Researchers at MIT’s Department of Electrical Engineering and Computer Science have developed a new system to quickly and systematically sort cells based on how individual components of the cell respond to fluorescent markers.
From MIT News:
Present methods allow cells to be sorted based on whether or not they emit fluorescent light when mixed with a marker that responds to a particular protein or other compound. The new system allows more precise sorting, separating out cells based not just on the overall average fluorescent response of the whole cell but on responses that occur in specific parts of the cell, such as the nucleus. The system can also pick up responses that vary in how fast they begin or how long they last.
“We’ve been interested in looking at things inside the cell that either change over time, or are in specific places,” Voldman said. Separating out cells with such characteristics “can’t be done with traditional cell sorting.”

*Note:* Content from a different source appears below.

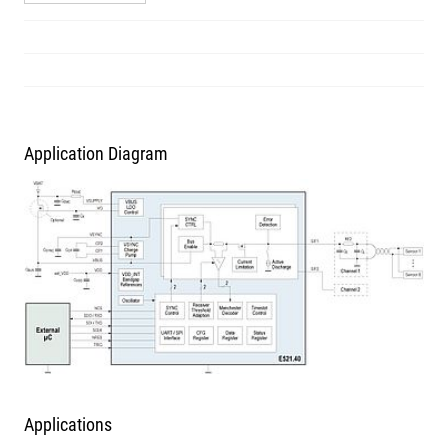
Application Diagram
Applications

For example, if cells differ in how quickly they respond to a particular compound used in the fluorescent labeling, the new system would make it possible to “select out the ones that are faster or slower, and see what’s different,” said Voldman, who also has appointments in MIT’s Research Laboratory of Electronics and the Microsystems Technology Laboratories.

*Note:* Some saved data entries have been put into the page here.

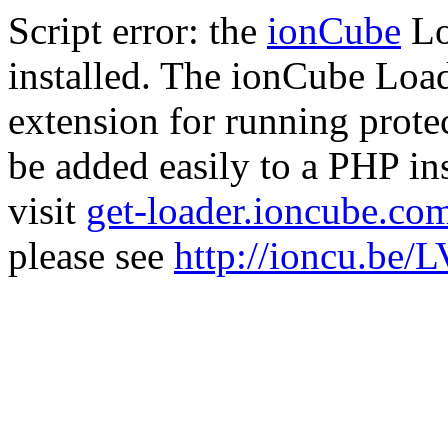
Script error: the
ionCube
Lo
installed. The ionCube Load
extension for running prote
be added easily to a PHP ins
visit
get-loader.ioncube.co
please see
http://ioncu.be/L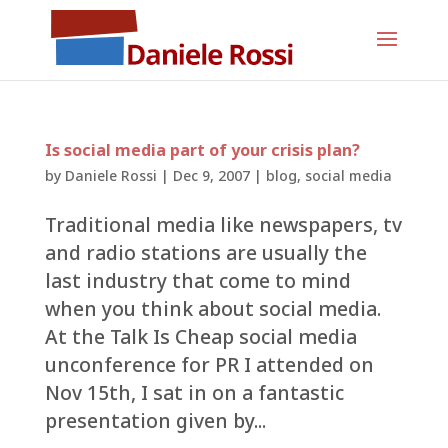
Is social media part of your crisis plan?
by
Daniele Rossi
|
Dec 9, 2007
|
blog
,
social media
Traditional media like newspapers, tv
and radio stations are usually the
last industry that come to mind
when you think about social media.
At the Talk Is Cheap social media
unconference for PR I attended on
Nov 15th, I sat in on a fantastic
presentation given by...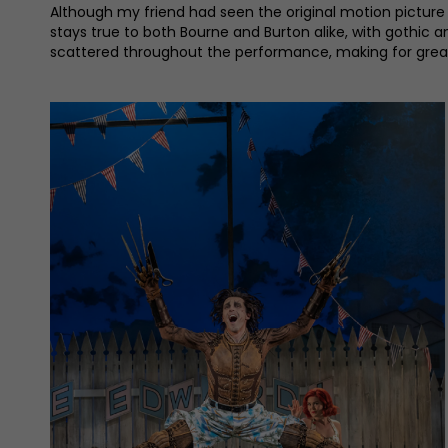
Although my friend had seen the original motion picture 
stays true to both Bourne and Burton alike, with gothic a
scattered throughout the performance, making for great v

“It seems like that should be easy, but it isn’t,” he said. There are other ways of accomplishing the same kind of cell separation, but they require complex and expensive equipment, or are limited in the number of cells they can process.
The new system uses a simple transparent silicone layer bonded to a conventional glass microscope slide. Fabricated in the layer are a series of tiny cavities, or traps, in which cells settle out after being added to the slide in a solution. Up to 10,000 cells could be sorted on a single slide.

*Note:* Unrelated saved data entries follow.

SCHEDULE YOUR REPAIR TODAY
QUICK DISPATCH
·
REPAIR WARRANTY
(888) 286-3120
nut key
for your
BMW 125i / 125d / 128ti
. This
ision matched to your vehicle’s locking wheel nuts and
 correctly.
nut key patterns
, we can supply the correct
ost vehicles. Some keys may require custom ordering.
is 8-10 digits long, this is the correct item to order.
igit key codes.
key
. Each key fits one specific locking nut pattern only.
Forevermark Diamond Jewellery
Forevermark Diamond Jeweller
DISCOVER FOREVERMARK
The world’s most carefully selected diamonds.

Looking through the microscope, either a technician or a computerized system can check each cell to determine whether it has fluorescence in the right area or at the right time to meet the selection criteria. If so, its position is noted by the computer. At the end of the selection process, all of the cells whose positions were recorded are then levitated out of their traps using the pressure of a beam of targeted light from a low-cost laser. A flowing fluid then sweeps the selected cells off to a separate reservoir.
The laser levitation of the cells acts like “a fire hose pushing up a beach ball,” Voldman said. But the laser method is gentle enough that the living cells remain viable after the process is complete, allowing further biological testing.